As some background, we group changes to software as "patches", in which case the question becomes

Does the average patch from department X have more defects than department Y?

Here is a histogram of bugs / patch, N = 3700.

There is a philosophical issue of what it means to have "more" defects that I don't have a great answer to. The obvious choice for one of my limited knowledge is to compare the mean defects in each group, but as others have pointed out that's not clearly the best choice. The measure linked to by Procrastinator ($P(X<Y)$) seems like it captures my intuition well.

Answer 1

Interesting problem. This looks like an independent probability problem rather than a statistics problem, i.e., not a problem yielding a statistic like a $t$-statistic. For example, if the probability of having zero defects is 80%, then the probability of having one or more defects is 20%. If we assume that the probability of having any defect is unrelated to whether or not there is a defect in the "object" already, then yes, the probabilities chain, and look like a power function, because it is a power function. This relates to the probability of having only one defect ($p$) as $\sum _{i=1}^{\infty } p^i=\frac{p}{1-p}$. So for our example, we ask how did we get to having a 20% total defect rate and the answer is when single failure rate is $\frac{p}{1-p}=0.2$ or $p=\frac{1}{6}$.

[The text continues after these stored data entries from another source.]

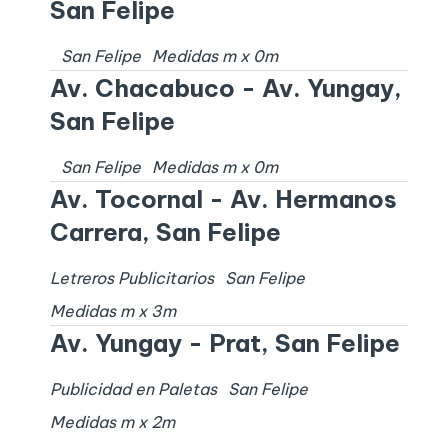
San Felipe
San Felipe
Medidas
m x
0
m
Av. Chacabuco - Av. Yungay,
San Felipe
San Felipe
Medidas
m x
0
m
Av. Tocornal - Av. Hermanos
Carrera, San Felipe
Letreros Publicitarios
San Felipe
Medidas
m x
3
m
Av. Yungay - Prat, San Felipe
Publicidad en Paletas
San Felipe
Medidas
m x
2
m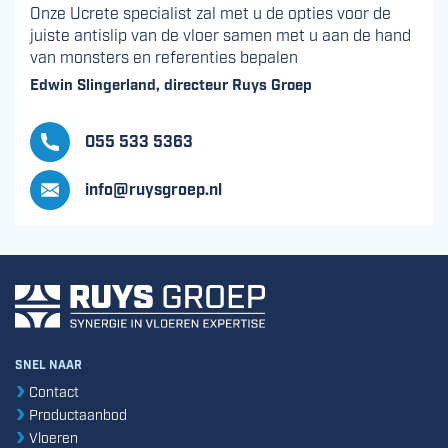
Onze Ucrete specialist zal met u de opties voor de
juiste antislip van de vloer samen met u aan de hand
van monsters en referenties bepalen
Edwin Slingerland, directeur Ruys Groep
055 533 5363
info@ruysgroep.nl
SNEL NAAR
Contact
Productaanbod
Vloeren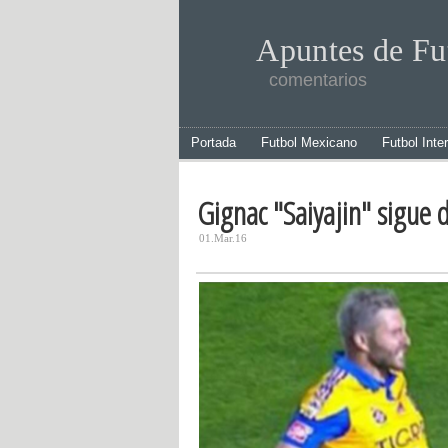
Apuntes de Fu
comentarios
Portada
Futbol Mexicano
Futbol Inte
Gignac "Saiyajin" sigue d
01.Mar.16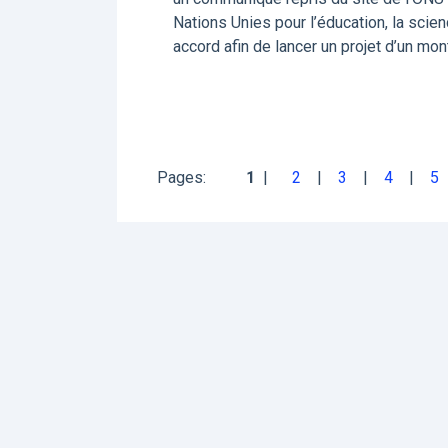
Nations Unies pour l’éducation, la scien
accord afin de lancer un projet d’un mon
Pages:
1
2
3
4
5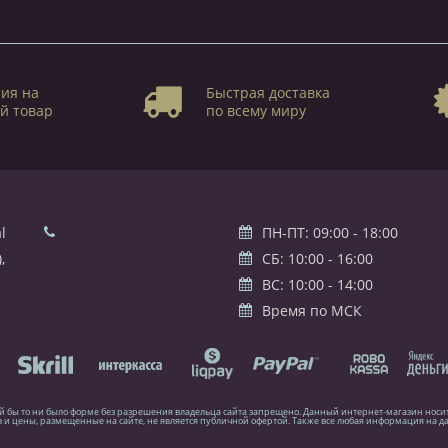
ия на
Быстрая доставка
й товар
по всему миру
l
ПН-ПТ: 09:00 - 18:00
,
СБ: 10:00 - 16:00
ВС: 10:00 - 14:00
Время по МСК
ой бы то ни было форме без разрешения владельца сайта запрещено. Данный интернет-магазин нос
и цены, размещенные на сайте, не является публичной офертой. Также все любая информация на да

Now the second part of the question is when is a failure rate significantly different from another failure rate. I think that this means that once we have the single failure rate from one experiment, $p1$, and another single failure rate from another experiment, $p2$, we can do a two-sample binomial probability test as outlined here. That is, I think so, but, we may need to be careful with what numbers we are substituting in. For example, the total number I do not think includes the multiple failure objects, just the number with no failures and those with single failures for the two-sample test. So now comes the tricky part, the calculated single failure rate from including multiple failures as part of the calculation may differ from the observed number of objects with only a single failure. It may be better to use the calculated single failure rate, rather than the observed rate, and it is even possible to calculate binomial probabilities for non-integer numbers of observations by using a continuous form of the binomial distribution. However, for approximate answers and for a large number of observations, that may be overkill, and nearest integer results are likely good enough for most purposes.